Another portion of the autopsy report states:
Les lésions odontostomatologiques constatées, en particulier l'exarticulation fraîche de l'incisive inférieure à gauche, en l'absence de contusion des lèvres, nécessite impérativement de pouvoir accéder aux rapport établis par les autorités américaines.

Dentistry lesions are detected, especially fresh exarticulation [loss] of the lower left incisor, in the absence of any bruising of the lips, one imperatively needs to have access to reports by American authorities [wondering, as a later sentence elaborates, if the tooth's loss was due to trauma during attempts to resusciate the body].
In other words, Mangin went to some lengths to spell out problems with any medical or legal conclusions from the autopsy, including the inability to even make toxicological sampling on some portions of the body and its fluids. More than once he reiterates the necessity of more information or items from the U.S. authorities. In the end, the autopsy mainly rules out other forms of death besides mechanical asphyxiation, which could have been caused by hanging, or frankly, from the rags found in each of the mouths and/or throats of the deceased (a fact that was covered up in DoD's report, but can be readily accessed by reading the CITF recorded statements by medical personnel at Guantanamo -- large PDF), or some other cause. One such cause would be strangulation, but lacking the neck's hyoid bone, withheld from the independent autopsy, the crucial forensic determinations could not be made.
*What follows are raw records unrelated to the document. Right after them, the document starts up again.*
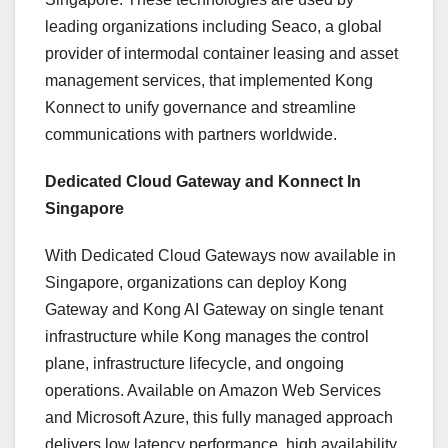
leading organizations including Seaco, a global
provider of intermodal container leasing and asset
management services, that implemented Kong
Konnect to unify governance and streamline
communications with partners worldwide.
Dedicated Cloud Gateway and Konnect In
Singapore
With Dedicated Cloud Gateways now available in
Singapore, organizations can deploy Kong
Gateway and Kong AI Gateway on single tenant
infrastructure while Kong manages the control
plane, infrastructure lifecycle, and ongoing
operations. Available on Amazon Web Services
and Microsoft Azure, this fully managed approach
delivers low latency performance, high availability,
This is very different from what Koppelman declared, and which has been picked up and spread all over the Internet like a virulent virus. Still, Koppelman was joining a quite large gaggle of neo-con bloggers and supposedly liberal apostates, like Mark Benjamin.

One of the more purple descriptions of incredulity was made by Benjamin Wittes, who blogged after Harper's and Horton won the magazine award, "The Harpers story is nothing more than a set of wholly unfounded accusations of murder and conspiracy directed against our men and women in uniform dressed up as investigative journalism." He followed this thundering pronouncement with a full reposting of Cully Stimson's own blog post on "Horton's delusional article." (Stimson was former deputy assistant secretary of defense for detainee affairs at the time of the prisoners' deaths, a fact that does not cause Wittes to pause a second for possible examination of bias.)

Wittes, Koppelman and a host of others, have chosen to do the bidding of the Department of Defense for reasons of their own. Truth is the victim, and truth-seekers are vilified. That's the way it is in 21st Century Obama's America.

Cross-posted at Firedoglake/MyFDL

1 comment:

Therese said...

This gives are very complete and insightful review of the latest attempts at a cover up. What a disgrace it is. A full public enquiry is needed into the Gautamano "suicides."